Sementara itu, Basarnas Lampung tetap menyiagakan personel di Bakauheni sebagai langkah antisipasi apabila operasi pencarian membutuhkan dukungan dari wilayah Lampung.
Kasus hilang kontak tersebut terjadi ketika kelima jurnalis hendak menjalankan tugas jurnalistik untuk meliput perkembangan aktivitas Gunung Anak Krakatau.

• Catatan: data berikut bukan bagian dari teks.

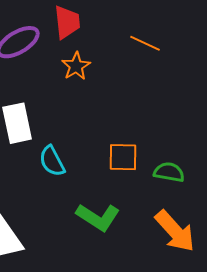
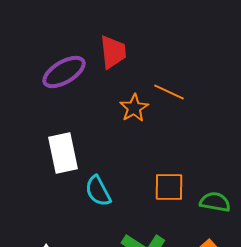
orange line: (145, 43) -> (169, 92), moved
orange star: (76, 66) -> (134, 108), moved

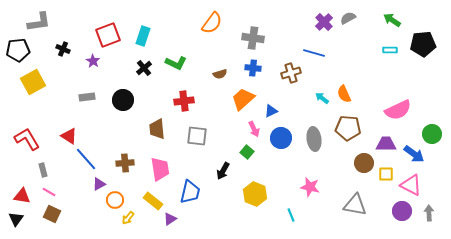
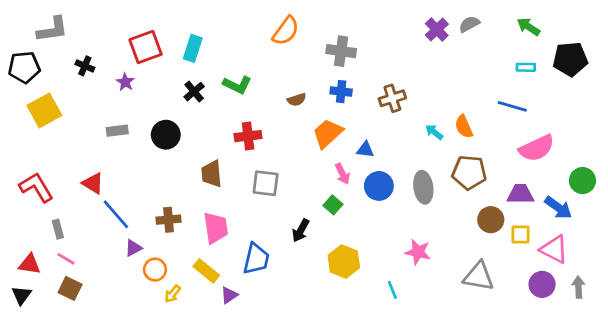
blue line: (314, 53) -> (512, 106), moved
blue triangle: (271, 111) -> (365, 150), turned 32

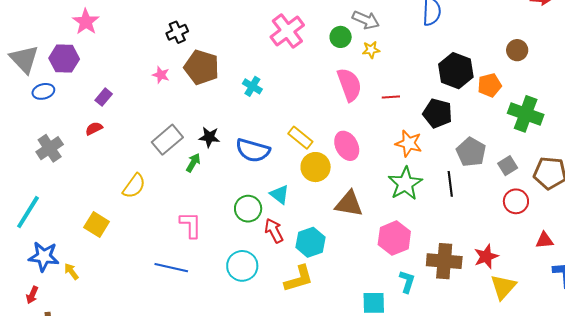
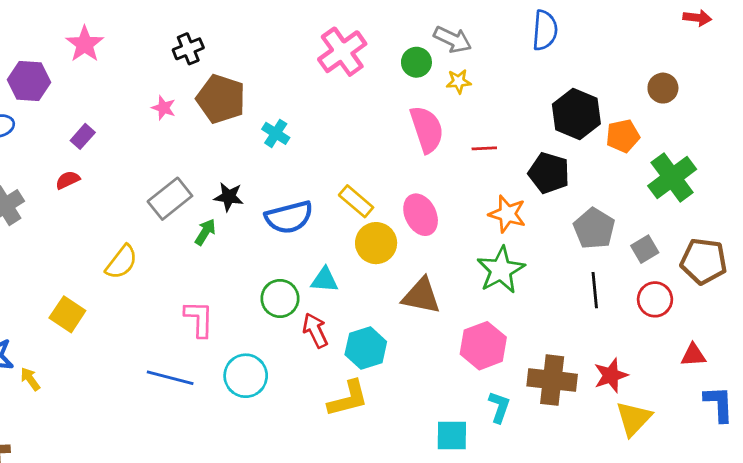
pink star: (86, 22) -> (85, 44), moved
cyan cross: (252, 86) -> (276, 133), moved
green cross: (526, 114) -> (672, 178), turned 32
blue semicircle: (253, 150) -> (289, 217), turned -32
black line: (450, 184) -> (595, 290), moved
cyan triangle: (280, 194) -> (325, 280), turned -35
cyan circle: (242, 266) -> (246, 376), moved

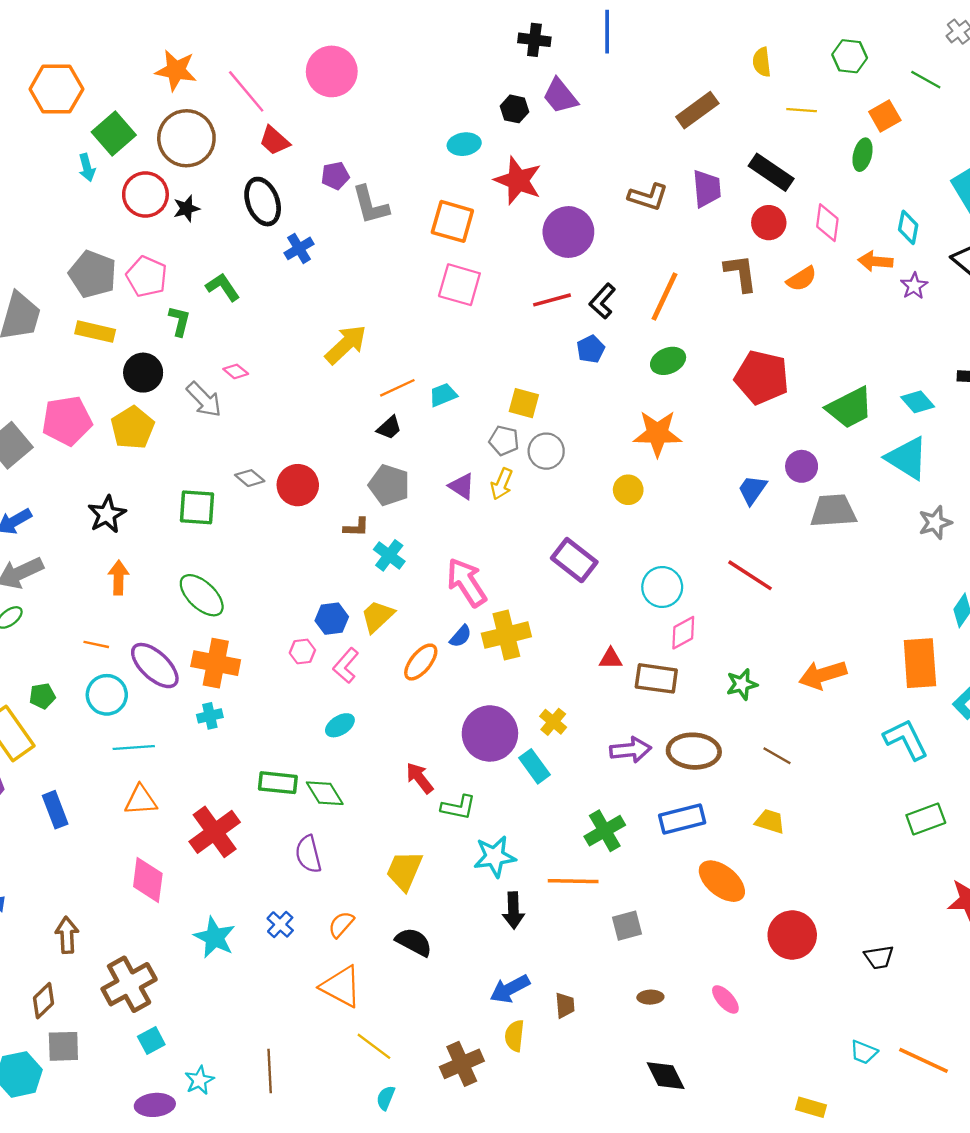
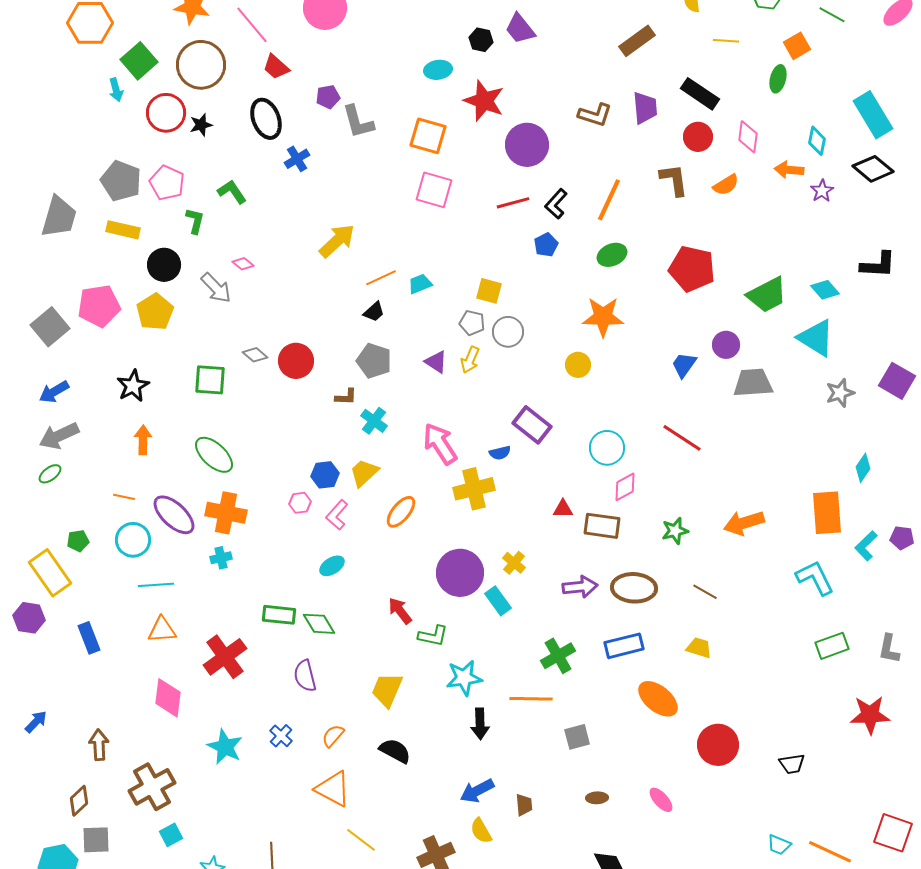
blue semicircle: (461, 636) -> (500, 453), moved, turned 35
yellow semicircle: (515, 1036) -> (481, 831), turned -36

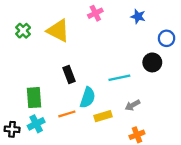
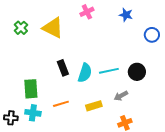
black circle: (152, 62) -> (137, 72), moved
cyan semicircle: (88, 98) -> (85, 73), moved
cyan cross: (36, 124) -> (33, 113), turned 35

Operasi pencarian masih berlangsung dan perkembangan mengenai keberadaan mereka akan menunggu hasil penyisiran serta informasi terbaru dari tim SAR di lapangan.
Masyarakat diminta tidak menyebarkan informasi yang belum terverifikasi mengenai kondisi kelima jurnalis dan menunggu keterangan resmi dari Basarnas maupun instansi terkait.